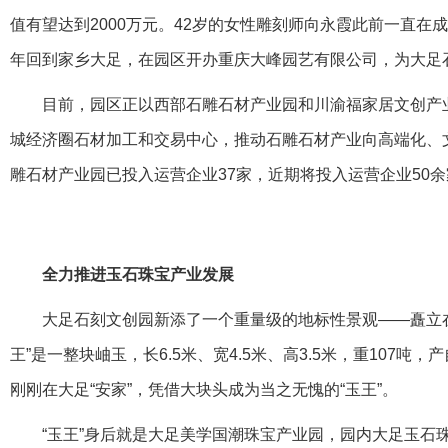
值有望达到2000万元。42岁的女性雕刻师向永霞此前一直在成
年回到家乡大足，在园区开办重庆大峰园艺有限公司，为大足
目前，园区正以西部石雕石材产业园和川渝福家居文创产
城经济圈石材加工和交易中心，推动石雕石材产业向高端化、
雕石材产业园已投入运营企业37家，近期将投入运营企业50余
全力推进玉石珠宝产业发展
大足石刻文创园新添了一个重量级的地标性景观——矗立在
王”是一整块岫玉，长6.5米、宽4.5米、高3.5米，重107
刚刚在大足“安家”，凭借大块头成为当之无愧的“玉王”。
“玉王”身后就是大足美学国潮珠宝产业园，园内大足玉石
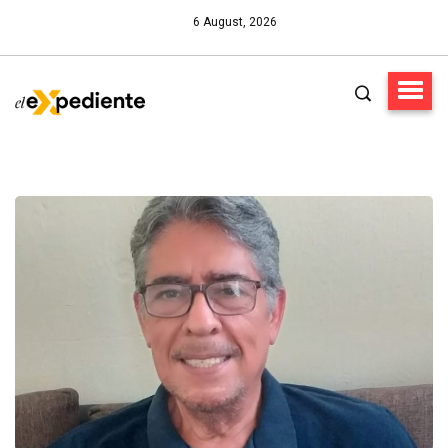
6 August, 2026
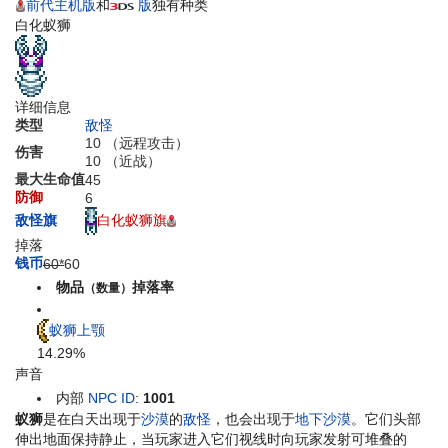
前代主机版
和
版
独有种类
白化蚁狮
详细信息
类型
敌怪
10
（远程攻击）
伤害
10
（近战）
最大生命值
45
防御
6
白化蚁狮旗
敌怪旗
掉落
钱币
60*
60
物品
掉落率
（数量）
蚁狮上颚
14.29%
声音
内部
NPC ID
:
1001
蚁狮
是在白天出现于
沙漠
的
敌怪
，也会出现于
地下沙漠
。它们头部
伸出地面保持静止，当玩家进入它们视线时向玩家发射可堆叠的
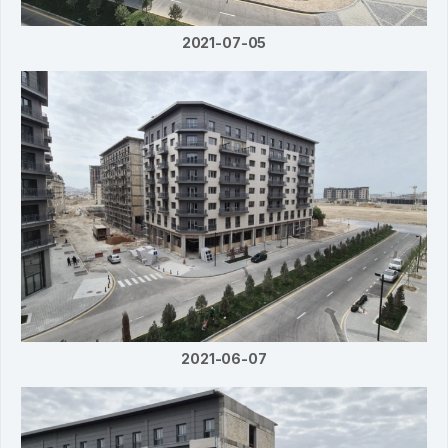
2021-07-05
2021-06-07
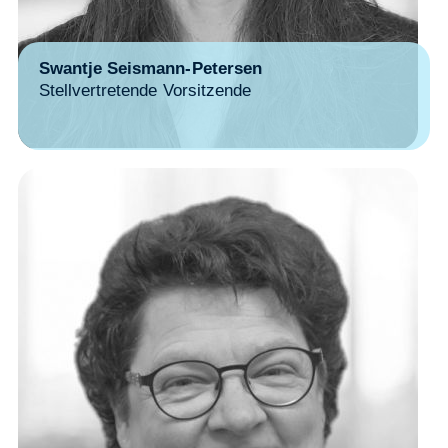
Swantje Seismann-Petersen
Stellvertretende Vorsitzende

════════════════

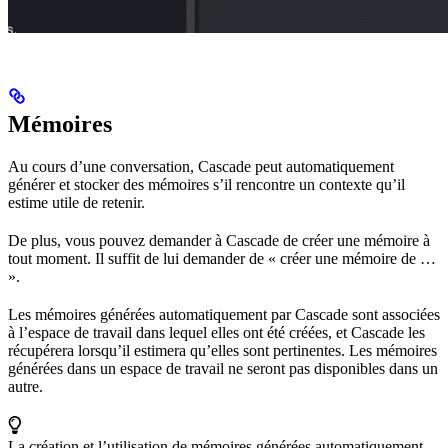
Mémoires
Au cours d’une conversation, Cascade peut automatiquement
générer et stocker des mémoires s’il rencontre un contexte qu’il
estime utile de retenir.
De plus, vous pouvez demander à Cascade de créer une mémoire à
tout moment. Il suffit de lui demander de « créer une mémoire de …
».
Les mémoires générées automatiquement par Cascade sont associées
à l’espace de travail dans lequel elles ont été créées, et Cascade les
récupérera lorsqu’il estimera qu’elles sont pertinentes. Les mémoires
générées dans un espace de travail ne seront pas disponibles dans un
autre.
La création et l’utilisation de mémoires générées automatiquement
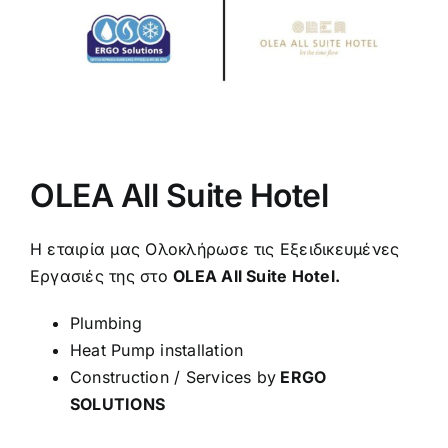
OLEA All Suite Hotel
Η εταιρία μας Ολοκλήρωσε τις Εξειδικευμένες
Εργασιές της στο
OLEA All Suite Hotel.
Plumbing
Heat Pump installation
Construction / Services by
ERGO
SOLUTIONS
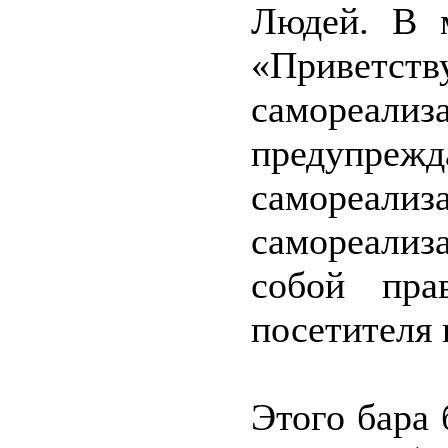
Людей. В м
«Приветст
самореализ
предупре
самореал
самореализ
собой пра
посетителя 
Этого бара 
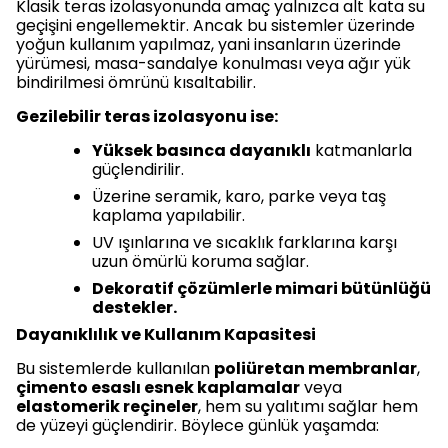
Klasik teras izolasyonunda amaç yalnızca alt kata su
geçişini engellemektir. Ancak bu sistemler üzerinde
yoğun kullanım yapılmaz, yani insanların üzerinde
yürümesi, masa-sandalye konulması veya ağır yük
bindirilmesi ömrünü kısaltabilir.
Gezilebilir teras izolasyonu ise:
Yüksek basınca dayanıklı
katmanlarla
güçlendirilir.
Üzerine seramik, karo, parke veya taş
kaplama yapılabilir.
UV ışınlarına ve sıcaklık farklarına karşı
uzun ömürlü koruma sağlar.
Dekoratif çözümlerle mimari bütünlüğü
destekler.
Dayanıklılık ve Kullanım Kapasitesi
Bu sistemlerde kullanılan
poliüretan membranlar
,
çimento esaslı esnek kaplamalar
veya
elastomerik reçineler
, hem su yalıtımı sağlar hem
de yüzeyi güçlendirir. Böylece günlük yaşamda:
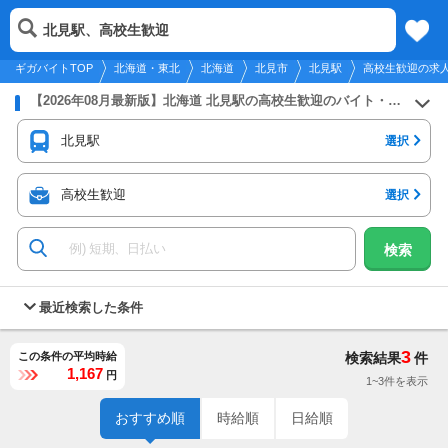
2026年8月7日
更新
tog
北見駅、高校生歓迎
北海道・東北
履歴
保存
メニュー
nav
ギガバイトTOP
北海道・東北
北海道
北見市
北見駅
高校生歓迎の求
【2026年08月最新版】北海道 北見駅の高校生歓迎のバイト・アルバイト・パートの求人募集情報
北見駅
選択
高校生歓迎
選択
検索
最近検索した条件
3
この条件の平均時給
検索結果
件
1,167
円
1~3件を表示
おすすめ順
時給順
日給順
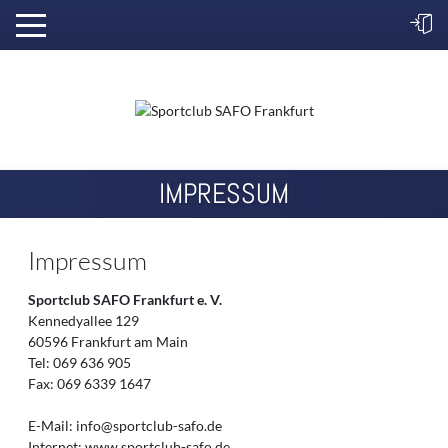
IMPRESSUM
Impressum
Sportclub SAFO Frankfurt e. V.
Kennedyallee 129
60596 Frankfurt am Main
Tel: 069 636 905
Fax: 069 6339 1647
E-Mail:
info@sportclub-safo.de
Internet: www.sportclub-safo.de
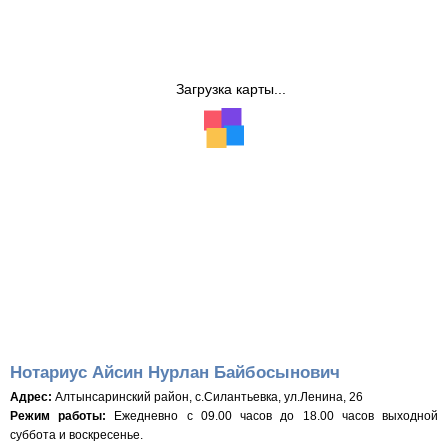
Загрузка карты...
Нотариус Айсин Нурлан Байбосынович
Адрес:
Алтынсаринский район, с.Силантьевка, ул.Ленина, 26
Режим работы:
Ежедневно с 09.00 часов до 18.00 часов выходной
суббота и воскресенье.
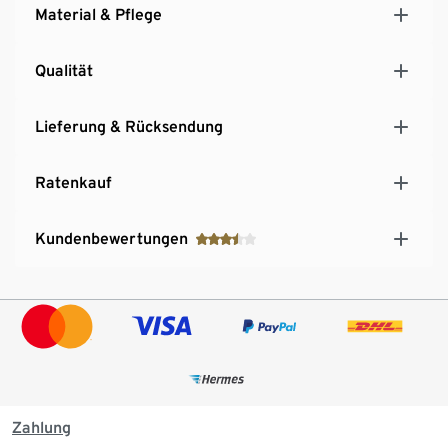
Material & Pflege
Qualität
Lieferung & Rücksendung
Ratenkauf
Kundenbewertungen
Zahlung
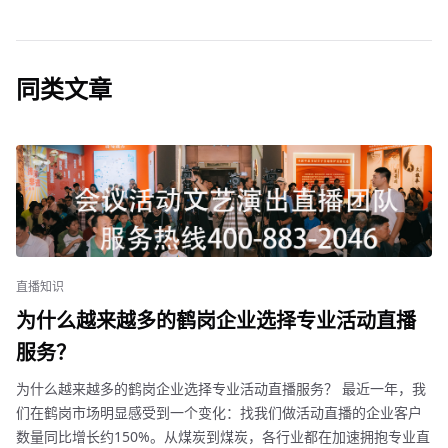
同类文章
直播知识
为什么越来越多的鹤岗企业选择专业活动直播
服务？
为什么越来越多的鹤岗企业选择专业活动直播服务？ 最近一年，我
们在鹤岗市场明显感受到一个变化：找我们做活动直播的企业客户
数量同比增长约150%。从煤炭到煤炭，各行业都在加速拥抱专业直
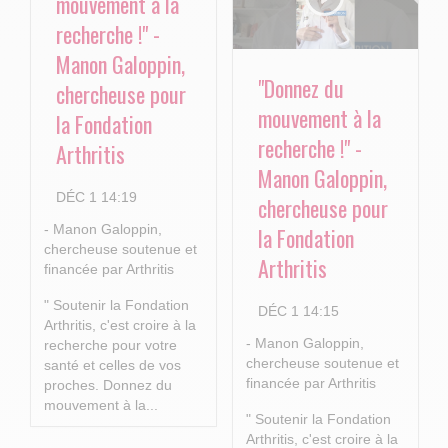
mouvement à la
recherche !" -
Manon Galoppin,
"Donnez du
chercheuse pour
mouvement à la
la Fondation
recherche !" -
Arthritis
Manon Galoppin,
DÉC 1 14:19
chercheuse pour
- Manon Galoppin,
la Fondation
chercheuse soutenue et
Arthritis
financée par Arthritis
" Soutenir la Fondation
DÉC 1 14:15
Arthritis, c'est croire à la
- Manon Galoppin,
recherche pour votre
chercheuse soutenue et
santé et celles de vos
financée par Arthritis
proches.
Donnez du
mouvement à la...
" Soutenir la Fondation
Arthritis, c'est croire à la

════════════════

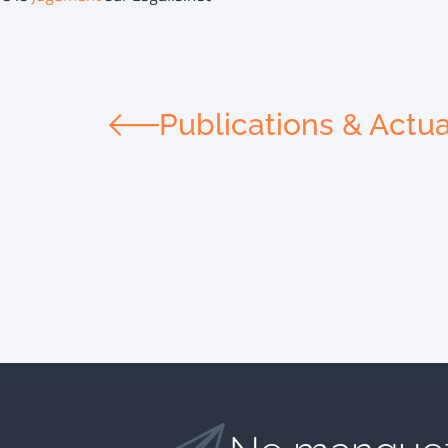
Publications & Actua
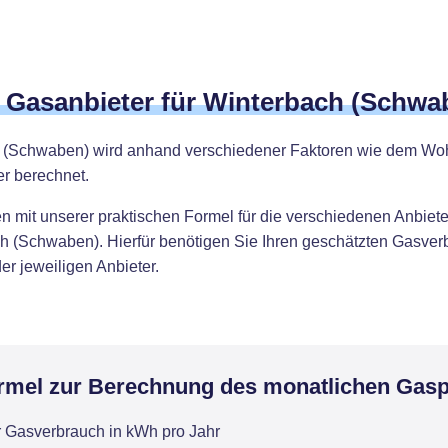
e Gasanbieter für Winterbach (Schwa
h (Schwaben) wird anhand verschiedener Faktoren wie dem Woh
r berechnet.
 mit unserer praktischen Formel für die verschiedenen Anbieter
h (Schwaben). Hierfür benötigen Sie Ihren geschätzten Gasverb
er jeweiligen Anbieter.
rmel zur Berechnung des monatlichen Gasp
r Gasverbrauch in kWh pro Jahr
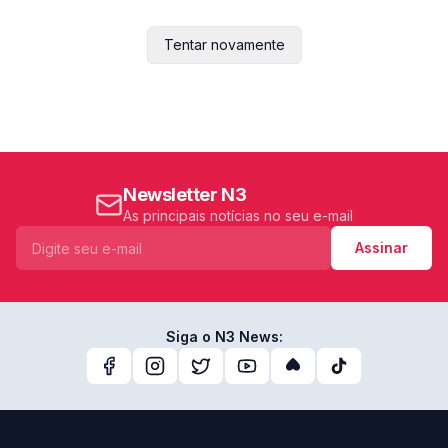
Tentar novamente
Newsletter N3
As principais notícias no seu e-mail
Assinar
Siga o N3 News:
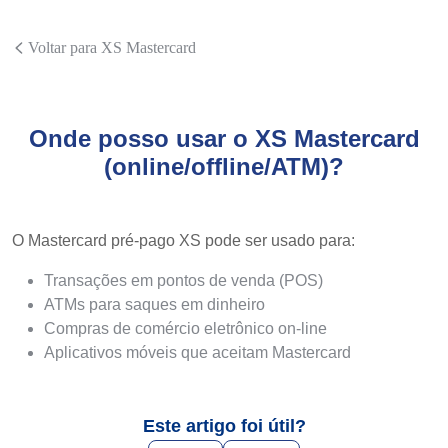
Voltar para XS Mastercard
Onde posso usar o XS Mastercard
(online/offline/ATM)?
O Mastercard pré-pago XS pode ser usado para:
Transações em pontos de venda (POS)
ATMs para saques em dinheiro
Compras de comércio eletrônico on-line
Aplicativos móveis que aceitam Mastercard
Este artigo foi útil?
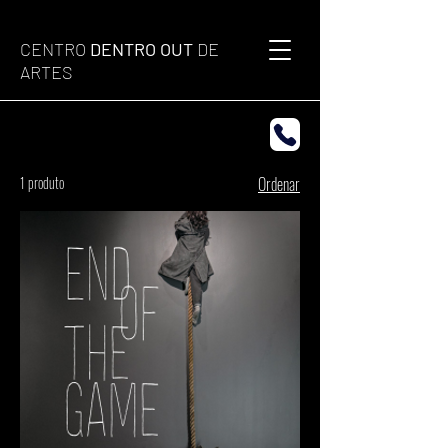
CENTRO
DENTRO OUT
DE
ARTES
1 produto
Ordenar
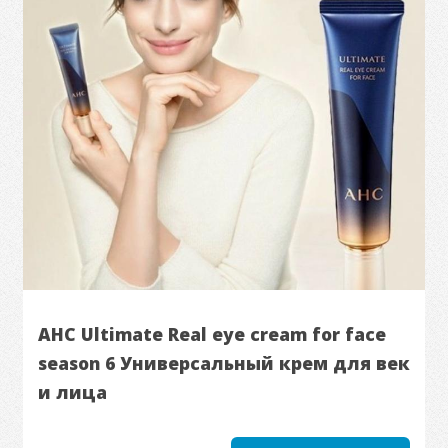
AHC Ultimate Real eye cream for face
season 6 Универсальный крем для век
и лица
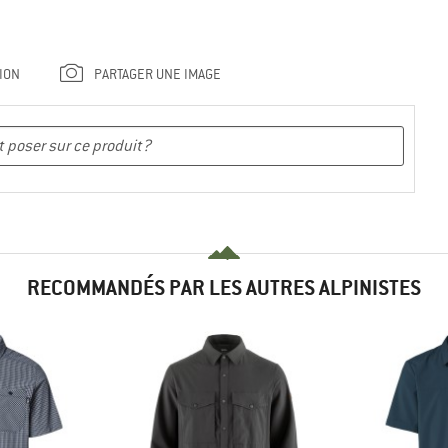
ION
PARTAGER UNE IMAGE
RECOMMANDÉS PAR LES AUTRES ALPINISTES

════════════════

Take the material above from the line containing "值有望达到2000万元。42岁的女性雕刻师向永霞此前一直在成" up to and including the line containing "Stellvertretende Vorsitzende" and retype it exactly, without any pictures.

[Output]
值有望达到2000万元。42岁的女性雕刻师向永霞此前一直在成
年回到家乡大足，在园区开办重庆大峰园艺有限公司，为大足
目前，园区正以西部石雕石材产业园和川渝福家居文创产
城经济圈石材加工和交易中心，推动石雕石材产业向高端化、
雕石材产业园已投入运营企业37家，近期将投入运营企业50余
全力推进玉石珠宝产业发展
大足石刻文创园新添了一个重量级的地标性景观——矗立在
王”是一整块岫玉，长6.5米、宽4.5米、高3.5米，重107
刚刚在大足“安家”，凭借大块头成为当之无愧的“玉王”。
“玉王”身后就是大足美学国潮珠宝产业园，园内大足玉石
6 August, 2026
前代主机版
和
版
独有种类
白化蚁狮
详细信息
类型
敌怪
10
（远程攻击）
伤害
10
（近战）
最大生命值
45
防御
6
白化蚁狮旗
敌怪旗
掉落
钱币
60*
60
物品
掉落率
（数量）
蚁狮上颚
14.29%
声音
内部
NPC ID
:
1001
蚁狮
是在白天出现于
沙漠
的
敌怪
，也会出现于
地下沙漠
。它们头部
伸出地面保持静止，当玩家进入它们视线时向玩家发射可堆叠的
2021-07-05
2021-06-07
Swantje Seismann-Petersen
Stellvertretende Vorsitzende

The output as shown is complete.